The track surface also remains a big question mark. While drivers have tested the track on a simulator, how it exactly responds to Formula 1 cars will not be known until they creep out of the garage for Friday practice.
For example, during the COVID-disrupted 2020 season, Formula 1’s return to Istanbul Park was characterized by a track surface that offered such little grip—even in the limited dry conditions—that drivers were seconds off the simulated pace, and teams struggled to understand the best way of setting up their respective cars.
Las Vegas’ track evolution will be high through the weekend, as is always the case on new surfaces, while the complete lack of any support races means it’s down solely to Formula 1 to lay down the rubber. Teams will have to be on the ball during the closing stages of each qualifying session not to be the wrong side of the cutoff.

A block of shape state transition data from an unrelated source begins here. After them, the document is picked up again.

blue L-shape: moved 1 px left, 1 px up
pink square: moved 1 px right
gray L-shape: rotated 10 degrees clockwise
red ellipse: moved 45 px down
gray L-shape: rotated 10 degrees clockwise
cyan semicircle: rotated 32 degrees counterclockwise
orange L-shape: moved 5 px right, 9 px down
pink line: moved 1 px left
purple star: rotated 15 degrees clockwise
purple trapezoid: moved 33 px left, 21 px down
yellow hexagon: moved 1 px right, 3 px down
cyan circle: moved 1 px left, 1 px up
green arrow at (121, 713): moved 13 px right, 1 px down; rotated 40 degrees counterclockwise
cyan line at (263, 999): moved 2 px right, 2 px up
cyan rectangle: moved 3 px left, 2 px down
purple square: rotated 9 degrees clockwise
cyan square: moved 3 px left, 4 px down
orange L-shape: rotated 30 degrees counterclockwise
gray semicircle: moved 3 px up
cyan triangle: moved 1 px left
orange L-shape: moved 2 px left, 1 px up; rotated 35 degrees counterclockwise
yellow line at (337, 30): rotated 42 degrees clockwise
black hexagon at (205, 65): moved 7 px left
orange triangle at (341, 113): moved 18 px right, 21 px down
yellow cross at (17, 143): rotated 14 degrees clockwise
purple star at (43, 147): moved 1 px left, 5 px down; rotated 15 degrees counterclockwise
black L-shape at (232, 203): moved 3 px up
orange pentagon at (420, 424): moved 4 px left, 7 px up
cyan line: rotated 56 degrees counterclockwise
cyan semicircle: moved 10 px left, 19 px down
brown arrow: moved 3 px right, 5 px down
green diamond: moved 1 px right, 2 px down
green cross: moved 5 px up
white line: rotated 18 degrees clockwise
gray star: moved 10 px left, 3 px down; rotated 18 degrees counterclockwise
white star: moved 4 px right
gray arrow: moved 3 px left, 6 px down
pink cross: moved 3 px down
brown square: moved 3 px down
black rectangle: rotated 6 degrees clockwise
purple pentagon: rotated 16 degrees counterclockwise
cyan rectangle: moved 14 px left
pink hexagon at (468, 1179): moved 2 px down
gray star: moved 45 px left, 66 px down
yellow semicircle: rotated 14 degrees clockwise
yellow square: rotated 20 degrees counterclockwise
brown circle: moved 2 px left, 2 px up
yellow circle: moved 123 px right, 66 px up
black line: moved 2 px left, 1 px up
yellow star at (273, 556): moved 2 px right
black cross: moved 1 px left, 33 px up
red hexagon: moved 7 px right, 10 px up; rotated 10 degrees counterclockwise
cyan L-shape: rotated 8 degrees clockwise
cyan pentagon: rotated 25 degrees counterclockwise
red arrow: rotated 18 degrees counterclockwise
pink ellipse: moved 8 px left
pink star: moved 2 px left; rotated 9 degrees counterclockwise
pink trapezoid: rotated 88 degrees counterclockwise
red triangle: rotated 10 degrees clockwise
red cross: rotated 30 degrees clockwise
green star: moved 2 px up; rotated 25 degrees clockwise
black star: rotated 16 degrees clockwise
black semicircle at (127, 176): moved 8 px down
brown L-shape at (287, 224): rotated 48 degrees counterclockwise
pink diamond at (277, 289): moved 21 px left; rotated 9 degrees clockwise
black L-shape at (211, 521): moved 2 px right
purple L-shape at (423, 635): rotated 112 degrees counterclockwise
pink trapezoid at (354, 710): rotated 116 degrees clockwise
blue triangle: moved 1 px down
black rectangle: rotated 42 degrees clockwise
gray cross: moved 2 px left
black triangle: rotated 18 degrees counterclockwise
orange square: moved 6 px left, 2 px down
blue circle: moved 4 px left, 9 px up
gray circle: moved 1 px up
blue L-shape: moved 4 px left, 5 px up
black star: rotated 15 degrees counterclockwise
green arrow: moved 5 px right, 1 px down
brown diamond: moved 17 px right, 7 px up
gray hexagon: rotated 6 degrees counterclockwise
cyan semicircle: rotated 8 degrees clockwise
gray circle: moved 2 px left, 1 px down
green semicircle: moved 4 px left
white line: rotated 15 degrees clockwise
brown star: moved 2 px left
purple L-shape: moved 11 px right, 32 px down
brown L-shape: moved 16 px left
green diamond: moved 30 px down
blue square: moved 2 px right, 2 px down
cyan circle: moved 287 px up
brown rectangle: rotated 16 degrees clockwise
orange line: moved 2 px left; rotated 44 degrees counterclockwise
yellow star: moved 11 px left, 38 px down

“I think from the initial (appearance), it all looks onto a more low-drag, high-efficiency circuit,” said Aston Martin team principal Mike Krack. “And then we have to see how the surface is and what tires we get, and then the temperature will be very, very important. I think from what I've heard so far it will be one of the coldest events that we have had so far in the evenings. And if this is true then we have to see how we cope with it. But it's the same for everybody, so we can mix the cards.”
Nonetheless the layout, with its long straights, should in theory be promising for Saturday night’s spectacle.
“I think it will be good for racing, it was very long straights with big braking zones so I do expect that it will be a good track for racing,” said Red Bull’s Sergio Perez.
The Event Schedule
Formula 1’s decision to schedule the event on a Saturday night provides its own differences.
The usual build-up from media day shifts to Wednesday, with practice on Thursday, and qualifying on Friday.
The race itself has a start time of 10 p.m. PT—the latest start time in F1 history—while second practice and qualifying are both scheduled for midnight local time, as Thursday trickles into Friday, and Friday slips into Saturday, respectively.
Formula 1 even recently had to undertake checks of its timing and scoring systems to ensure there were no bugs that would reset the order at midnight, a time of day when track activity has never before taken place.
While Formula 1 is accustomed to twilight races and night events, the latest so far has been the original Singapore, now joined by Saudi Arabia and Qatar, which begin at 8 p.m. local time.
It means sleep patterns will be shifted to waking up mid-afternoon and going to sleep in the morning, presenting a further challenge for those traveling from Europe. Some teams have provided each member of the team with specific sleep hours for the long journey across in order to adapt as best as possible. A time change of eight hours will feel more like 14 or 15 with the shifted operating hours.
“Yeah it’s just strange,” said Williams driver Logan Sargeant. “You’re on a completely off-set sleep schedule, going to bed at 3 a.m. and sleeping as long as you possibly can, it’s a bit weird.
“In the end we’ll be going to bed super late and waking up super late. You just have to, as if not you’ll just be tired by the time qualifying comes around, and that’s not ideal.”